Activity — Going line by line through the entries below, tally those that hold the string "Москвы". Give only the total.

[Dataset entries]
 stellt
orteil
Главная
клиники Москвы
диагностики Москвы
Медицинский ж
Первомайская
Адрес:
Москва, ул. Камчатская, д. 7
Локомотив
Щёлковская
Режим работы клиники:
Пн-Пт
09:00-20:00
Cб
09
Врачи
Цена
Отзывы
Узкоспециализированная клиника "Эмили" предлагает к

* * *

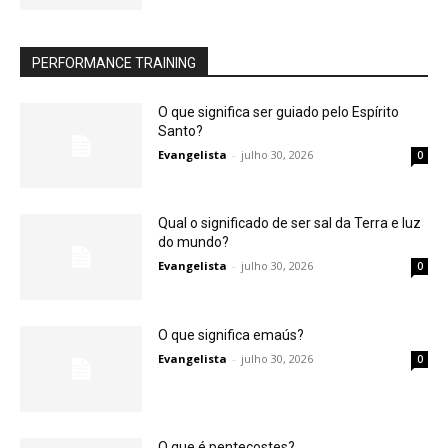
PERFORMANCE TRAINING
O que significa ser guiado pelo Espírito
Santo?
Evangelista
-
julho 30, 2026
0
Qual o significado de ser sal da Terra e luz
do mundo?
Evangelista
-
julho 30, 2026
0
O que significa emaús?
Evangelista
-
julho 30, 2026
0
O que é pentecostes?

Answer below — 2